It’s rumored that Mr. Sean Stackley, the long-serving, low-profile Assistant Secretary of the Navy for Research, Development and Acquisition, is contemplating exit strategies. Passed over for Navy Undersecretary, and with Sequestration eating away the research budget, big and ugly first-in-class problems looming for both the Ford Class CVN and the DDG-1000, the F-35…and the festering sore that is the next-gen LCS/Frigate, only a masochist would want to stay.
But the bookish Assistant Secretary is not going to rush for the exit. My sense is that Mr. Stackley’s departure won’t come before early 2016, when Mr. Stackley finally beats Franklin D. Roosevelt’s long-standing record tenure as Navy Assistant Secretary–about seven and a half years.
For an Assistant Secretary, 7.5 years is a long time, and it’s worth taking a few moments to consider Mr. Stackley’s legacy (you know, before Mr. Stackley takes a few months off and is drafted into a higher-level DoD post in some new Administration!).
America’s Fleet is the Fleet Mr. Stackley bought:
Navalists can quibble over the procurement choices made during Mr. Stackley’s tenure all day long. But on the industrial base side, Mr. Stackley has made good use of what funds he was given, positioning America–as best he could–to counter an emerging China or other slow-developing maritime challenge.
Mr. Stackley tried to provide everybody in the business with viable options so they could live to fight another day, leaving, essentially, a functional (albeit a very weak, over-capacity and almost-mothballed) industrial backbone–that could, if sufficiently funded, grow quickly to support a rapid uptick in demand.
Naturally, some sectors have done better than others. One of Mr. Stackley’s crowing achievements has been in tending the sub production line. America’s undersea platform industrial base is perfectly placed for rapid growth. Remember the sturm and drang that the Trident Program unleashed as it got going? In conjunction with the Los Angeles Class build-up? Remember the labor disputes? The poor quality? The near collapse of Electric Boat? That won’t happen as SSBN(X) starts up (sure, labor access and ramp-up is always a challenge, but the sub industrial base is far more prepared now).

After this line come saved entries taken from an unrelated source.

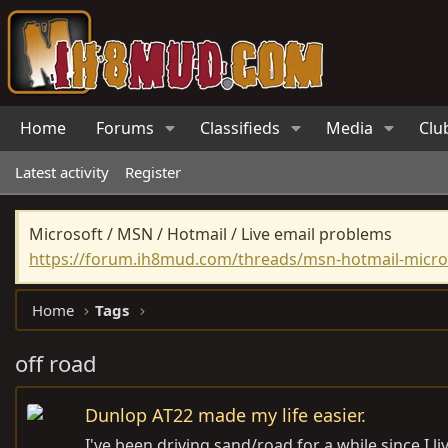
Home
Forums
Classifieds
Media
Clu
Latest activity
Register
Microsoft / MSN / Hotmail / Live email problems
https://forum.ih8mud.com/threads/msn-hotmail-micros
Home
Tags
off road
Dunlop AT22 made my life easier.
I've been driving sand/road for a while since I 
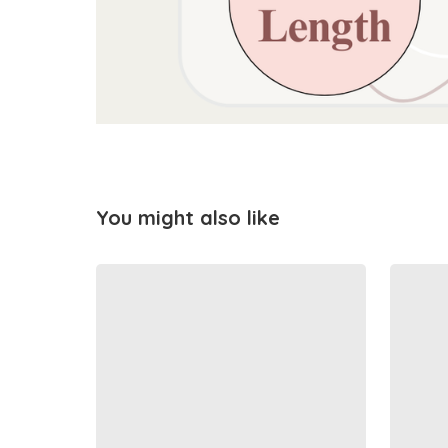
You might also like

As for Mr. Stackley’s legacy, it all depends upon just when (or if) China decides to become a belligerent player on the open seas, and when (or if) China starts being perceived by the public as a direct threat to the United States.
If the transition from non-threat to threat is relatively slow in developing, Mr. Stackley will be a hero for maintaining America’s naval industrial base. It the threat doesn’t materialize, Mr. Stackley will be fondly remembered for his skill at keeping the industry afloat for as long as he did.
But…If relations with China remain peaceful for, say, another five years, only to deteriorate suddenly, then Mr. Stackley’s legacy will not be a positive one.
The question for historians will be whether Mr. Stackley’s legacy of providing “viable” (if not totally palatable) industrial base options was the appropriate route. Given the strategic challenges, a more Lehman-like confrontational approach might have been better (which is something that should be worth discussing if when Mr. Stackley is nominated for higher office).
Anyway, it all may have been out of Mr. Stackley’s capable hands–such a tactic would have demanded gutsy leadership, and would have only worked with some top-cover from higher-level folks in DoD and the Administration (and they certainly didn’t want to pick a fight).
Precipitating an industrial base crisis–where a large component of the shipbuilding industrial base might need to be sacrificed–would have been a far more risky route, but, that said, an industrial base crisis might have pushed the American taxpayer (and Congress) to better understand the potentially ugly geopolitical challenges out there–and spur them to take adequate measures to prepare for a longer term strategic challenge.
Or not.
My sense is the Nation will miss Mr. Stackley’s option-laden care-taker approach. And I suspect, that after such a long and behind-the-scenes tenure, the Defense community has long taken Mr. Stackley for granted.
Industry has about a year to prepare for Mr. Stackley’s departure, and they’d be wise to start right now. It’s going to be a particularly rough ride when Mr. Stackley finally does retire, and–mark my words–the tenure of Mr. Stackley’s replacement will be nasty, brutish and short.